• Problem to solve
Reproduce the records below exactly as they appear, omitting any pictures they contain.

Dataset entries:
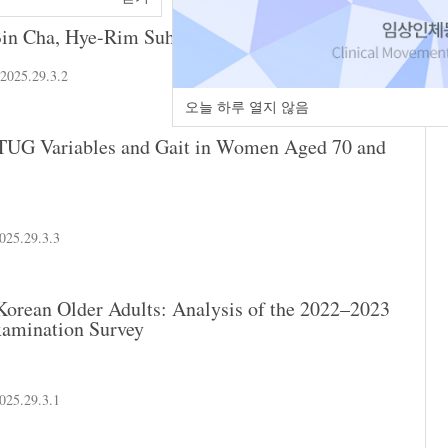
in Cha
,
Hye-Rim Suh
.2025.29.3.2
오늘 하루 열지 않음
n TUG Variables and Gait in Women Aged 70 and
025.29.3.3
 Korean Older Adults: Analysis of the 2022–2023
xamination Survey
025.29.3.1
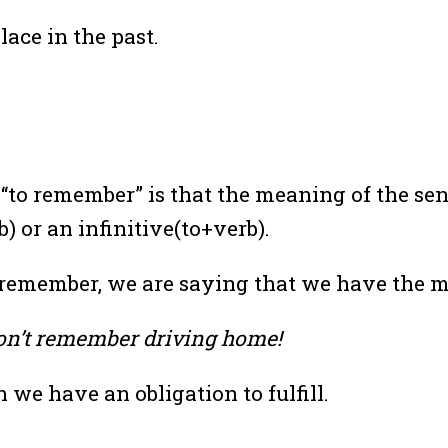
lace in the past.
rb “to remember” is that the meaning of the s
 or an infinitive(to+verb).
r remember, we are saying that we have the
don’t remember driving home!
we have an obligation to fulfill.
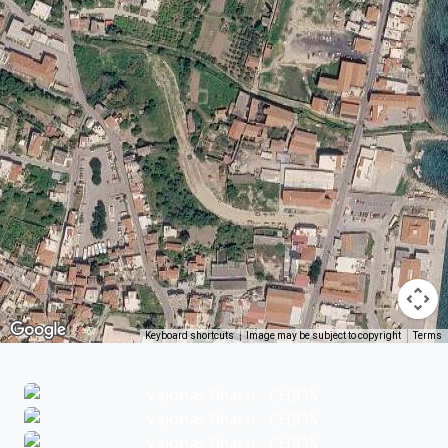
Keyboard shortcuts
Image may be subject to copyright
Terms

• Solution to this task
in Cha
,
Hye-Rim Suh
.2025.29.3.2
오늘 하루 열지 않음
n TUG Variables and Gait in Women Aged 70 and
025.29.3.3
 Korean Older Adults: Analysis of the 2022–2023
xamination Survey
025.29.3.1
lace in the past.
rb “to remember” is that the meaning of the s
 or an infinitive(to+verb).
r remember, we are saying that we have the
don’t remember driving home!
we have an obligation to fulfill.
Keyboard shortcuts
Image may be subject to copyright
Terms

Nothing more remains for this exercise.